GOAL OF THE EXERCISE
For each line below that contains the word "Төлбөр", return that line.

BEGIN DATA RECORDS

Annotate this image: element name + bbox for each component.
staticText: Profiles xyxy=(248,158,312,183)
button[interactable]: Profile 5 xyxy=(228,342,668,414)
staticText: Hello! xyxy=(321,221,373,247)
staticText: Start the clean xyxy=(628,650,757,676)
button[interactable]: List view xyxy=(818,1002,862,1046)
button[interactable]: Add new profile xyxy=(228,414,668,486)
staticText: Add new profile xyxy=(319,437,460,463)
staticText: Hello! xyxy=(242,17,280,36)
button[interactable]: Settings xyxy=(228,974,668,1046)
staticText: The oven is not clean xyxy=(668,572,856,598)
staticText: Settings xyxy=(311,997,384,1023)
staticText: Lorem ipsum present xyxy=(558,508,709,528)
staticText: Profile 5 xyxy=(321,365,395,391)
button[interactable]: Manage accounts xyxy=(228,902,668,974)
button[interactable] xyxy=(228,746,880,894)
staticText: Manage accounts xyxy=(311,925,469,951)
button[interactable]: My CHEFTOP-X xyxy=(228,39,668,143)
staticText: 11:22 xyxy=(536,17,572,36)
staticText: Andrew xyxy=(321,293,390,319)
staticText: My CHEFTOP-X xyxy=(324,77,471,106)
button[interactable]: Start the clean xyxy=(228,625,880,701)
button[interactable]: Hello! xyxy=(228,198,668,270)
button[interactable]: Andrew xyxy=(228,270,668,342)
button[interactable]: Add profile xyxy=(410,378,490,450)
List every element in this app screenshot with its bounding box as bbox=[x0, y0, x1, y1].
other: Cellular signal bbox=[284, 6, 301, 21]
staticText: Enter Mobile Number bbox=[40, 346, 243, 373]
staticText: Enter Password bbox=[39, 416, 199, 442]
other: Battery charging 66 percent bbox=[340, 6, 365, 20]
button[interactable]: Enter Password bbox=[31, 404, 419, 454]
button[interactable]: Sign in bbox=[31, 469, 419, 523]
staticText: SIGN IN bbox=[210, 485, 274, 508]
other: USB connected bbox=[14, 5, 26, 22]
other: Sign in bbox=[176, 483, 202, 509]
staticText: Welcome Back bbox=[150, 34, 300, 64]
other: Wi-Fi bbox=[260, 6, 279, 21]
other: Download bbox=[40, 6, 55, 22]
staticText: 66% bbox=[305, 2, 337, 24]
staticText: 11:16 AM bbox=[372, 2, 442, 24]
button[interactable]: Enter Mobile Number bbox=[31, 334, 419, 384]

END DATA RECORDS
BEGIN DATA RECORDS

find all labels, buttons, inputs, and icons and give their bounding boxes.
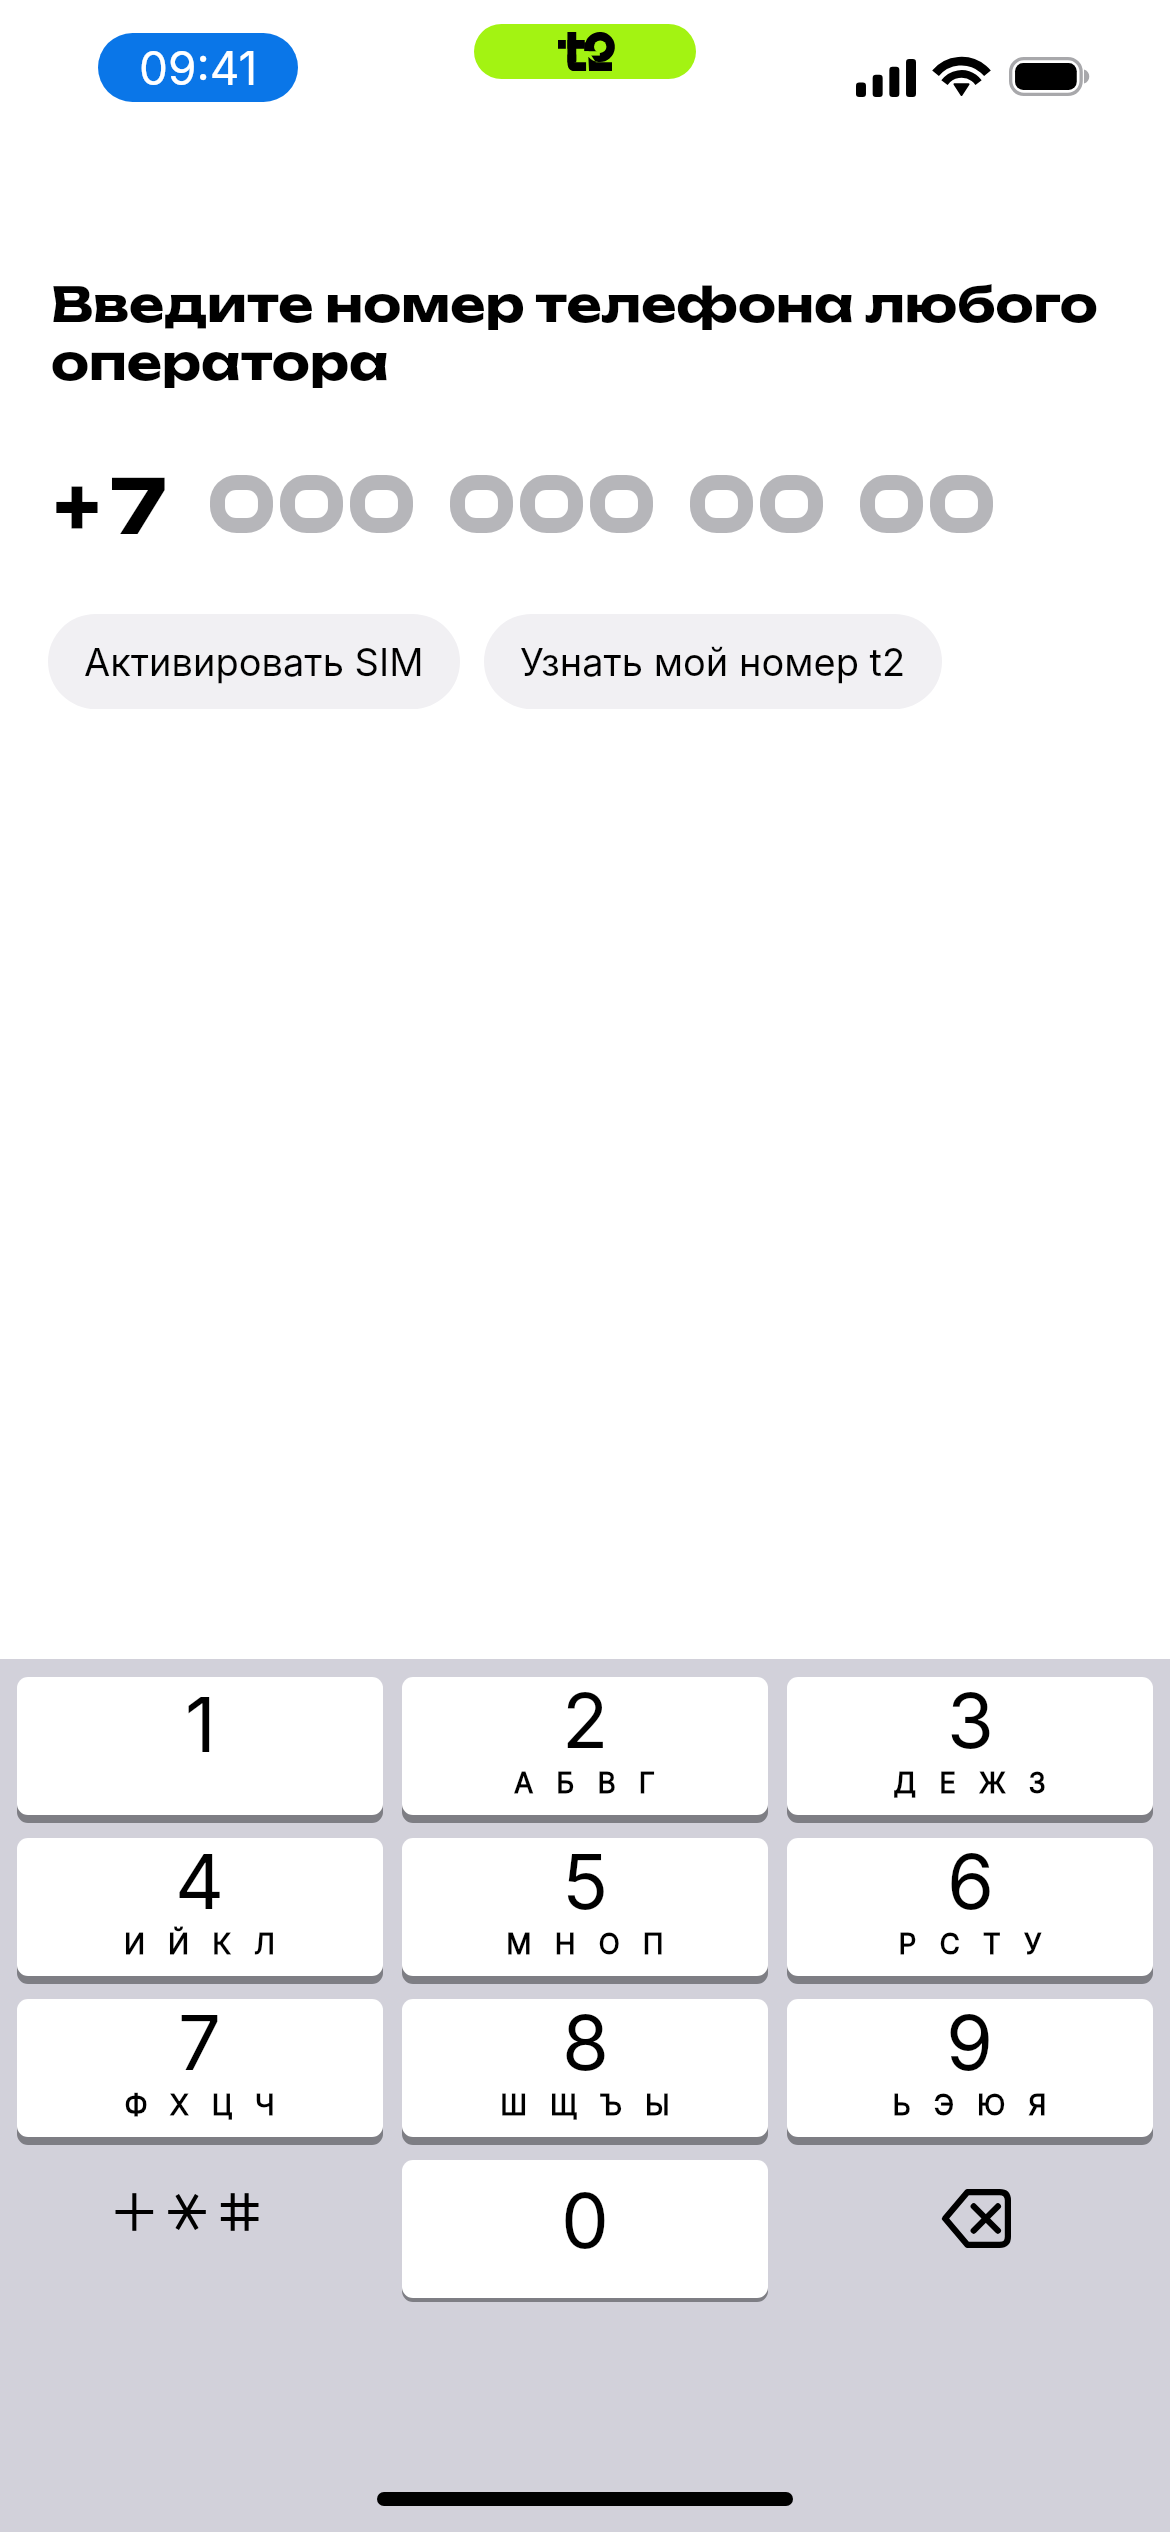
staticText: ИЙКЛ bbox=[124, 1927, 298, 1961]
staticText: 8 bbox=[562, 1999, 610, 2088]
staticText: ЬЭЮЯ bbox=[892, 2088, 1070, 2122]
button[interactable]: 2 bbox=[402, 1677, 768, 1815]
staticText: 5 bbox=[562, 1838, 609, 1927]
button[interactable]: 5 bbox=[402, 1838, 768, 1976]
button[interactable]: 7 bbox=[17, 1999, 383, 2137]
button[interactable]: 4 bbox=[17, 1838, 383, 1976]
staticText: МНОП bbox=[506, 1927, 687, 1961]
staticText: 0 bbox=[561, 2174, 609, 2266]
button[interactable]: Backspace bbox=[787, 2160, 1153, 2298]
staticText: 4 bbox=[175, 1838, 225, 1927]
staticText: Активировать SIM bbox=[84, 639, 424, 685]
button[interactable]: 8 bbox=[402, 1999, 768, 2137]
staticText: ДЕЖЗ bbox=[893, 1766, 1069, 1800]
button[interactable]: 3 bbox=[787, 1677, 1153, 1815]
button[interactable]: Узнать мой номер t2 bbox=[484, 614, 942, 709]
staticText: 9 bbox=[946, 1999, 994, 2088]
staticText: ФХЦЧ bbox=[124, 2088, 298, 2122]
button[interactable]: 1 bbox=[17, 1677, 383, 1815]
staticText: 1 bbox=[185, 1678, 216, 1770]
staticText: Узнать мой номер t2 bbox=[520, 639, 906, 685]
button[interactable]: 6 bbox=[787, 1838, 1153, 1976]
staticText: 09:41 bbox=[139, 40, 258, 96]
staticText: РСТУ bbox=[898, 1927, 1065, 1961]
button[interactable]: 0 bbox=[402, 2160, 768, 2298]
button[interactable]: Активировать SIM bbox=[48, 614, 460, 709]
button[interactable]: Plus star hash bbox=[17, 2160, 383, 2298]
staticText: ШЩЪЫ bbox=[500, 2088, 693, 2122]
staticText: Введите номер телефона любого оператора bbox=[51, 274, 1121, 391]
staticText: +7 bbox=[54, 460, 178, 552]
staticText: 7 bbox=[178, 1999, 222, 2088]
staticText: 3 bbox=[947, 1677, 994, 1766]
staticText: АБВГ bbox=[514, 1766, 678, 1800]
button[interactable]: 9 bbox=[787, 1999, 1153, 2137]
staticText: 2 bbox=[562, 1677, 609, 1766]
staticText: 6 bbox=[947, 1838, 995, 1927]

END DATA RECORDS
BEGIN DATA RECORDS

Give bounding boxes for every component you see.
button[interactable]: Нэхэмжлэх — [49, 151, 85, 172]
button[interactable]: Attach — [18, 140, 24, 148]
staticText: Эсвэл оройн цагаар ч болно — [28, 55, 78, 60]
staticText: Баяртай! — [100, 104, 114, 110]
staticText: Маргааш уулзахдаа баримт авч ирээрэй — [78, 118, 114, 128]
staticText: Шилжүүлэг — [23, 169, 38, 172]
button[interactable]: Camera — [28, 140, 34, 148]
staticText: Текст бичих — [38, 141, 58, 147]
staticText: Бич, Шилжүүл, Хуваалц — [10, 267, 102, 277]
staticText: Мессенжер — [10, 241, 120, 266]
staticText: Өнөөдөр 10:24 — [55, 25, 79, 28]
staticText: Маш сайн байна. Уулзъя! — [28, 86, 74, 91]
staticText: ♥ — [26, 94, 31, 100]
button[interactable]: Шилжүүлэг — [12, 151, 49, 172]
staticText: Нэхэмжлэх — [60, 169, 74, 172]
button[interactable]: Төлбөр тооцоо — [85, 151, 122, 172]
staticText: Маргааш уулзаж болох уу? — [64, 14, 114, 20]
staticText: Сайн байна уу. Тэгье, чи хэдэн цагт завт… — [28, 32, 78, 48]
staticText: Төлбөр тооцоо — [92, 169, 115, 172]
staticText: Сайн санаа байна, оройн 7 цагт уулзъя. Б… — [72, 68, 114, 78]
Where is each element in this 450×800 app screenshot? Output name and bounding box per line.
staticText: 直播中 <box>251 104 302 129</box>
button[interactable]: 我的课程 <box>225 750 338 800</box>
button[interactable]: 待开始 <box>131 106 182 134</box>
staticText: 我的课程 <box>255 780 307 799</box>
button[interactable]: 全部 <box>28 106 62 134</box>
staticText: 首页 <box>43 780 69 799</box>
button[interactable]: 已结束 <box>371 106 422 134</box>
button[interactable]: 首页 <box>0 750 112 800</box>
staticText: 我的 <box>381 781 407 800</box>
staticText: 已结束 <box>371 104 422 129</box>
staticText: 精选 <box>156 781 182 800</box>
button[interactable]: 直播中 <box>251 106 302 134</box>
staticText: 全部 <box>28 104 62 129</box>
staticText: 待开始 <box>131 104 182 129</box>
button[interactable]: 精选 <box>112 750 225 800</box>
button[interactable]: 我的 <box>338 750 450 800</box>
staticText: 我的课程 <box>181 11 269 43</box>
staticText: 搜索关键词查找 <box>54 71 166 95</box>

END DATA RECORDS

ANSWER
button[interactable]: Төлбөр тооцоо — [85, 151, 122, 172]
staticText: Төлбөр тооцоо — [92, 169, 115, 172]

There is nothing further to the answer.